İlk insandan bu yana önemi süren tarım...
Arkadaşımız Ali Ekber Yıldırım’ın haberinden tarıma önemli destek alanlarından makina ve ekipmanda hibe desteğinin gündemde olduğunu öğeniyoruz. Ancak, tarımdaki genel tablo yeni adımlar atılmasının zorunluluğunu
ortaya koyuyor.../ Dünyamızda ilk insandan bu yana 10 milyon yıldır değişmeyen gereksinimlerin başında tarımsal ürünler gelir. İnsanlar önce doğadan toplayarak tükettikleri bitkisel ürünleri, daha sonra kendileri ekip biçerek, yetiştirerek tüketmeye başladılar. Ve o günden bu yanada üretip tüketmeye devam ediyorlar.

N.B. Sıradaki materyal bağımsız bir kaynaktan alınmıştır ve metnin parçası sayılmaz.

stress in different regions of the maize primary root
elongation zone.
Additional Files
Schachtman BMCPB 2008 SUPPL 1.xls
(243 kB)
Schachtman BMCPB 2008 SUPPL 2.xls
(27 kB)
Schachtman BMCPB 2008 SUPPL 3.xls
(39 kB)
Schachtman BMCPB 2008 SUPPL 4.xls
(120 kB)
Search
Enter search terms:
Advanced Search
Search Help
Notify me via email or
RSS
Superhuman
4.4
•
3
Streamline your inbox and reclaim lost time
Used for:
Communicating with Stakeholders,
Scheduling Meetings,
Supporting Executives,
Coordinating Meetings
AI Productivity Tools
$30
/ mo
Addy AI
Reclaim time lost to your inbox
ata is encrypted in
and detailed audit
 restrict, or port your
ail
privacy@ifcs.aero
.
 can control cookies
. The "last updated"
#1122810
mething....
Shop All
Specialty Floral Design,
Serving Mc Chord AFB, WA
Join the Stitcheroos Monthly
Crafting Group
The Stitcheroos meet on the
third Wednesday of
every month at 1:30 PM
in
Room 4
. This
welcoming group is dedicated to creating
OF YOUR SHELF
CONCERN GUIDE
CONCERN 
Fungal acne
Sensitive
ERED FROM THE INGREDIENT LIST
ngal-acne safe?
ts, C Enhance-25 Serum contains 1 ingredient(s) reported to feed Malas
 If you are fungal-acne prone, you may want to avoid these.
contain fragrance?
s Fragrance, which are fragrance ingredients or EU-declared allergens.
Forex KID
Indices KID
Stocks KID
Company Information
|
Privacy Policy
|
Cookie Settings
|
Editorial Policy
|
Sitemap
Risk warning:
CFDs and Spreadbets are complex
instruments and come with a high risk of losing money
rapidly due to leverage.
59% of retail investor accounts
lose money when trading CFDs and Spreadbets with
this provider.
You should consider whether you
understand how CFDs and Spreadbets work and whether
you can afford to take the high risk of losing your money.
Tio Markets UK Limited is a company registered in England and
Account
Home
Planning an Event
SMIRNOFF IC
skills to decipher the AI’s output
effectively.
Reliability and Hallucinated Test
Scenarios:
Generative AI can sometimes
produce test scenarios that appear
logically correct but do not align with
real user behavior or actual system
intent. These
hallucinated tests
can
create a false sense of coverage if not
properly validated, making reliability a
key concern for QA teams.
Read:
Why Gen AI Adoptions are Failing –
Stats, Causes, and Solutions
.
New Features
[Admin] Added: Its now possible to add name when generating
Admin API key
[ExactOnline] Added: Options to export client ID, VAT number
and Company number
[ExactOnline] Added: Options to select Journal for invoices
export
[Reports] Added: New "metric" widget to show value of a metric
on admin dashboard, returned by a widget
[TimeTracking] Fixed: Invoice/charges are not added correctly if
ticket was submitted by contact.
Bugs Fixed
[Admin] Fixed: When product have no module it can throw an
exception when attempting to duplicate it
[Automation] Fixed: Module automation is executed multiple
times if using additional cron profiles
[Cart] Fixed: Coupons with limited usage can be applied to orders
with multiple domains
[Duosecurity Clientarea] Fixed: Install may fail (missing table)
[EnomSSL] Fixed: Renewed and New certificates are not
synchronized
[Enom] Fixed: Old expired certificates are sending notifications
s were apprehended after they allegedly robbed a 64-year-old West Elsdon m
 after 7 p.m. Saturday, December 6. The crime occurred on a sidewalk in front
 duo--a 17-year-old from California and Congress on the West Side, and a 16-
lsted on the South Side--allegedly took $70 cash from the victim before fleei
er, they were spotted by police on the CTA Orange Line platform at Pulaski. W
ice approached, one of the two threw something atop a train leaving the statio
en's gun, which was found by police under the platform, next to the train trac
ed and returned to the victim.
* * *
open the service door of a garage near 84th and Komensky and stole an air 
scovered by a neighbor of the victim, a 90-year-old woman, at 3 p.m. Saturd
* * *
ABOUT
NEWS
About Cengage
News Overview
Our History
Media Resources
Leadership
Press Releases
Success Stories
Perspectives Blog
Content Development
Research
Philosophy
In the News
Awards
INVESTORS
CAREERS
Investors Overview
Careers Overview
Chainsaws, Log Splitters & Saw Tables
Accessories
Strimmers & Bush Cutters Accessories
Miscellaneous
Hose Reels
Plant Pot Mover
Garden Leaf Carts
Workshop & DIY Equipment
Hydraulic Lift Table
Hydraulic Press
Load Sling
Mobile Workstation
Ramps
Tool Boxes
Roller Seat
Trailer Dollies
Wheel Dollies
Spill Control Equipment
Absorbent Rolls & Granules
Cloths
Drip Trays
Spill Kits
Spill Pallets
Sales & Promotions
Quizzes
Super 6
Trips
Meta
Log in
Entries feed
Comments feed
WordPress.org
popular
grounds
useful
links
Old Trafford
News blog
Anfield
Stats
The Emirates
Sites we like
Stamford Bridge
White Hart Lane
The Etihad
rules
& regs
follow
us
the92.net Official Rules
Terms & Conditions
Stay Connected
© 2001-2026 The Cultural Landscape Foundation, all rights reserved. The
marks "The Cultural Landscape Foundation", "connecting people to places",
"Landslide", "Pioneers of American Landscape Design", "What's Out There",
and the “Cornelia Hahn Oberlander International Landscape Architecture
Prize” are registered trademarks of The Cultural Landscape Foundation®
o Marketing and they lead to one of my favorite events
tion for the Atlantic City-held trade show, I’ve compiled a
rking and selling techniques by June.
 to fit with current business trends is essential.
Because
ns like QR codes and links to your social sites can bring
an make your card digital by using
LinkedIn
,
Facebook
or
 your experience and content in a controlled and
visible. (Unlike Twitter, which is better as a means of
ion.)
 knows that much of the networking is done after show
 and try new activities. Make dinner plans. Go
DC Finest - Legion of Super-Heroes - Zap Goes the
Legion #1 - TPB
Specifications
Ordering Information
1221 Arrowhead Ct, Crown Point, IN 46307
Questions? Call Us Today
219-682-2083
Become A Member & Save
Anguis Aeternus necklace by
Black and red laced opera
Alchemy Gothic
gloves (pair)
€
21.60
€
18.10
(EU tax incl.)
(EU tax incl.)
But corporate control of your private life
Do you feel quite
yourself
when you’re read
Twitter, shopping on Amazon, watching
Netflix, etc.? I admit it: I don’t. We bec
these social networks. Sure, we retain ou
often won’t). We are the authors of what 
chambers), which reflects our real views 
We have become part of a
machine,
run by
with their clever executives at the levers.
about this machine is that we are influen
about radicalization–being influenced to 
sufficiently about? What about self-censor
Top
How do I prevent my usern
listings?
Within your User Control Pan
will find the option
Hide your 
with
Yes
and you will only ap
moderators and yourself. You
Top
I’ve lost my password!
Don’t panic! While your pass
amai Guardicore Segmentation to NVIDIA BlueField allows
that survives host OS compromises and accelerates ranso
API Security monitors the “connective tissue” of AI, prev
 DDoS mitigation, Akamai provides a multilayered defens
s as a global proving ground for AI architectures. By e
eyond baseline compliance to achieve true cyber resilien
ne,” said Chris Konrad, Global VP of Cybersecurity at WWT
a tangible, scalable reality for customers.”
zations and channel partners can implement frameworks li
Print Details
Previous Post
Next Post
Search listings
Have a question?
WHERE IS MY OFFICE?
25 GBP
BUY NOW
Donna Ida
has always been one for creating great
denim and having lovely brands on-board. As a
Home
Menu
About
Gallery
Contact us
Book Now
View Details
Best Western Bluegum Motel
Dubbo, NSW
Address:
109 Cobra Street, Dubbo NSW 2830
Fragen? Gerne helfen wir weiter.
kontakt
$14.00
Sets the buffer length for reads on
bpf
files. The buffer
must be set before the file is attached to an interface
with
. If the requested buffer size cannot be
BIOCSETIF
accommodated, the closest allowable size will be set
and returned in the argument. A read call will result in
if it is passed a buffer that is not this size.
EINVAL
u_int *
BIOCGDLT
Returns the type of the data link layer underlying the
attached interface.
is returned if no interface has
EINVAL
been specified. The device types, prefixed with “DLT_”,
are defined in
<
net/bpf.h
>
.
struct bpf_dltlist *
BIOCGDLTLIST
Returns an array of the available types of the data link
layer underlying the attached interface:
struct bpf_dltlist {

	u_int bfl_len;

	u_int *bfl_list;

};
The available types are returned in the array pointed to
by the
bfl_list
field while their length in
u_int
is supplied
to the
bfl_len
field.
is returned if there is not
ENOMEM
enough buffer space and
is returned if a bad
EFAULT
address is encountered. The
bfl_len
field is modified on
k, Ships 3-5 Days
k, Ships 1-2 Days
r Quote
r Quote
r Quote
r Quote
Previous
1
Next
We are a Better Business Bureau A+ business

Bilim adamları ilk insandan bu yana dünyamızda 14 milyar civarında bir insan yaşadığını, bugün bunların yarısı 7 milyar 200 milyonunun sağ olarak yaşamakta olduğunu belirtiyorlar. Bu tablo tarım ürünlerinin bugün her zamankinden önemli olmaya devam ettiğini gösteriyor...
Ülkemiz önemli bir tarım ülkesi olarak bilinmesine karşın, bugün 1960’lı 70’li yıllarda çok sık tekrarladığımız, “Türkiye dünyada tarım ürünleri kendi kendine yeten yedi ülkeden biridir” değerlendirmesi, son yıllarda “Şüphe ile karşılanır” oldu. Bizim için çok önemli olan birçok tarımsal üründe, yetmezlik yaşayıp, ithal yapmak zorunda kalıyoruz. Tarım Bakanlığı bu yetmezliği görerek, bir yandan tarım alanlarının mirasla bölünerek, yetersiz ölçeklere düşmesini önlemeye çalışıyor, bir taraftan arazi toplulaştırma ve tarlalar arasındaki sınırları kaldırarak yüzde 10 genişleme elde etmeye dönük projeler üretiyor. Çeşitli destekleri gündeme getiriyor.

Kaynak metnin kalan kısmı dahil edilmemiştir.